(Material for this task begins)
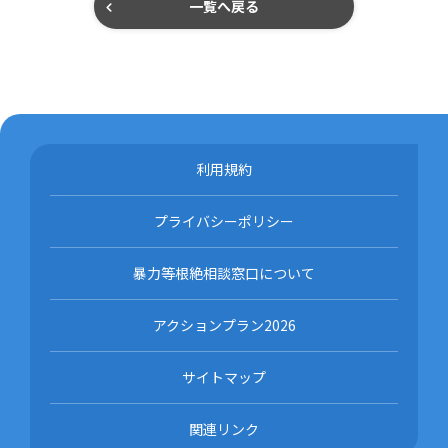
一覧へ戻る
利用規約
プライバシーポリシー
暴力等根絶相談窓口について
アクションプラン2026
サイトマップ
関連リンク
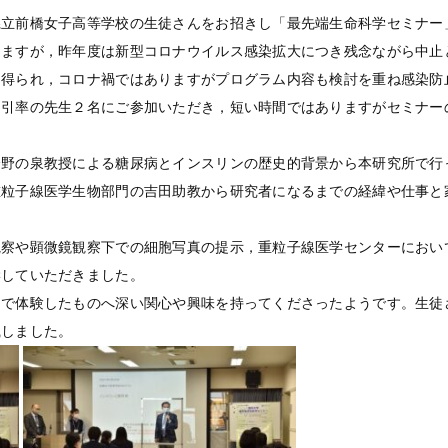
県立前橋女子高等学校の生徒さんをお招きし「最先端生命科学セミナー
りますが，昨年度は新型コロナウイルス感染拡大につき残念ながら中止
も得られ，コロナ禍ではありますがプログラム内容も検討を重ね感染防
と引率の先生２名にご参加いただき，短い時間ではありますがセミナー
分野の泉教授による糖尿病とインスリンの歴史的背景から本研究所で行
重粒子線医学生物部門の吉田助教から研究者になるまでの経緯や仕事と
。
観察や顕微鏡観察下での細胞写真の提示，重粒子線医学センターにおい
学していただきました。
ーで体験したものへ深い関心や興味を持ってくださったようです。生徒
識しました。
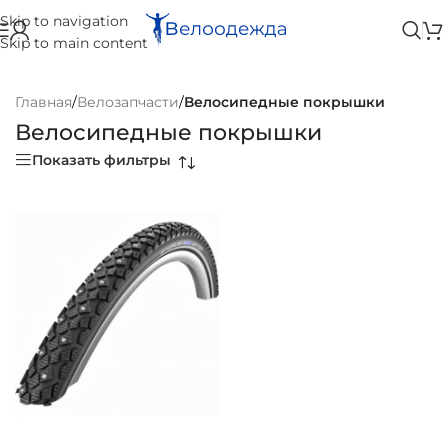
Skip to navigation
Skip to main content
Главная
/
Велозапчасти
/
Велосипедные покрышки
Велосипедные покрышки
Показать фильтры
(Material for this task ends)
• Problem statement: Without including any picture, set down every line above exactly as it stands.

• Solved exercise:
一覧へ戻る
利用規約
プライバシーポリシー
暴力等根絶相談窓口について
アクションプラン2026
サイトマップ
関連リンク
県立前橋女子高等学校の生徒さんをお招きし「最先端生命科学セミナー
りますが，昨年度は新型コロナウイルス感染拡大につき残念ながら中止
も得られ，コロナ禍ではありますがプログラム内容も検討を重ね感染防
と引率の先生２名にご参加いただき，短い時間ではありますがセミナー
分野の泉教授による糖尿病とインスリンの歴史的背景から本研究所で行
重粒子線医学生物部門の吉田助教から研究者になるまでの経緯や仕事と
。
観察や顕微鏡観察下での細胞写真の提示，重粒子線医学センターにおい
学していただきました。
ーで体験したものへ深い関心や興味を持ってくださったようです。生徒
識しました。
Skip to navigation
Skip to main content
Главная
/
Велозапчасти
/
Велосипедные покрышки
Велосипедные покрышки
Показать фильтры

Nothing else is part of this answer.